→ **DESCRIPTION OF THE TASK**:
Filter the data below, keeping only lines that contain "医療保険".

[Extracted page text data]
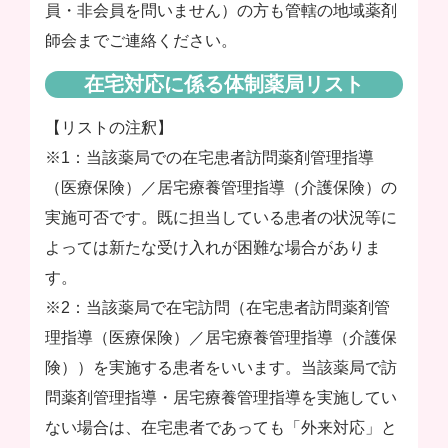
員・非会員を問いません）の方も管轄の地域薬剤
師会までご連絡ください。
在宅対応に係る体制薬局リスト
【リストの注釈】
※1：当該薬局での在宅患者訪問薬剤管理指導
（医療保険）／居宅療養管理指導（介護保険）の
実施可否です。既に担当している患者の状況等に
よっては新たな受け入れが困難な場合がありま
す。
※2：当該薬局で在宅訪問（在宅患者訪問薬剤管
理指導（医療保険）／居宅療養管理指導（介護保
険））を実施する患者をいいます。当該薬局で訪
問薬剤管理指導・居宅療養管理指導を実施してい
ない場合は、在宅患者であっても「外来対応」と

→ **RESPONSE TO THIS TASK**:
（医療保険）／居宅療養管理指導（介護保険）の
理指導（医療保険）／居宅療養管理指導（介護保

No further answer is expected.